Global data creation and replication is forecast to experience a compound annual growth rate (CAGR) of 23% over the 2020-2025 forecast period.
Other key findings
- IoT data (not including video surveillance cameras) is the fastest-growing data segment, followed by social media.
- Data created in the cloud is not growing as fast as data stored in the cloud, but it is still growing faster than the aggregate DataSphere.
- Data creation at the edge is growing almost as fast as that in the cloud.
- The enterprise DataSphere will grow two times faster than the consumer DataSphere due to the increasing role of the cloud for storage and consumption.
Driven by the steady growth in the amount of data created and replicated, the unabated expansion of the StorageSphere is expected to produce a five-year CAGR of 19.2% in the installed base of storage capacity across the globe. While not all data created or replicated is saved (or needs to be saved), growth of data creation does ultimately drive growth of the StorageSphere installed base.
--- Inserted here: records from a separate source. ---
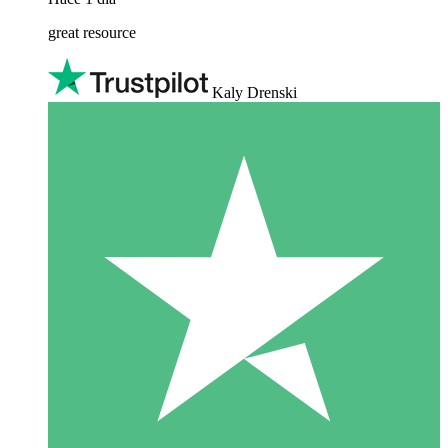
great resource
Kaly Drenski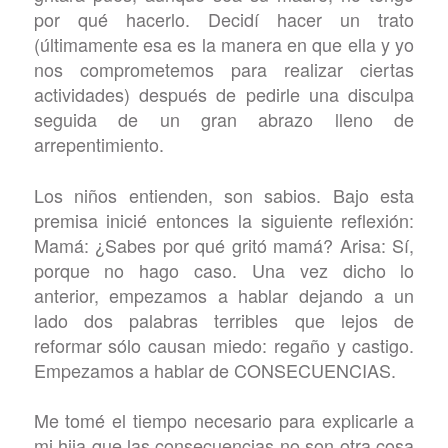
por qué hacerlo. Decidí hacer un trato
(últimamente esa es la manera en que ella y yo
nos comprometemos para realizar ciertas
actividades) después de pedirle una disculpa
seguida de un gran abrazo lleno de
arrepentimiento.
Los niños entienden, son sabios. Bajo esta
premisa inicié entonces la siguiente reflexión:
Mamá: ¿Sabes por qué gritó mamá? Arisa: Sí,
porque no hago caso. Una vez dicho lo
anterior, empezamos a hablar dejando a un
lado dos palabras terribles que lejos de
reformar sólo causan miedo: regaño y castigo.
Empezamos a hablar de CONSECUENCIAS.
Me tomé el tiempo necesario para explicarle a
mi hija que las consecuencias no son otra cosa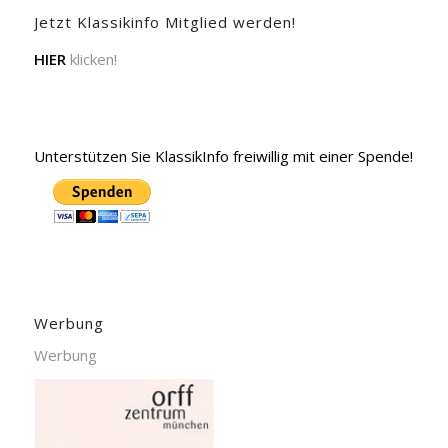
Jetzt Klassikinfo Mitglied werden!
HIER
klicken!
Unterstützen Sie KlassikInfo freiwillig mit einer Spende!
Werbung
Werbung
“The Global StorageSphere installed base of storage capacity reached 6.7ZB in 2020, and is steadily growing, but at a slower annual growth rate than that of the Global DataSphere, meaning we are saving less of the data we create each year,” said John Rydning, research VP, IDC‘s Global DataSphere.
“Organizations should consider preparing now to store more data as they seek to achieve digital transformation milestones and improve business metrics by accelerating innovative data analytics initiatives.”
Three reasons why the world should store more of the data it creates
First, data is crucial to any organization’s efforts to establish digital resiliency – the ability for an organization to rapidly adapt to business disruptions by leveraging digital capabilities to not only restore business operations, but also capitalize on the changed conditions. Data enables digital resiliency because business is dependent on data.
Second, digitally transformed companies use data to develop new and innovative solutions for the future enterprise. Companies are quickly discovering that having more data not only helps affirm the direction they are heading, but also creates opportunities to launch new revenue streams in their seemingly saturated product portfolios.
Third, companies must monitor the pulse of their employees, partners, and customers to maintain the high levels of trust and empathy that ensure customer satisfaction and loyalty. Data is the source for this pulse.
Many organizations believe there is latent, potentially unmined value from analyzing older data. Yet the cost to store more data holds organizations back from modifying their data retention policies that would lead to retaining data longer. This is a factor that is expected to continue to be a headwind for faster expansion of the Global StorageSphere until organizations begin to show a positive ROI on data analytics initiatives, especially with older data.
Proven ROI on analytics initiatives would buttress the need for storing more data or retaining data longer.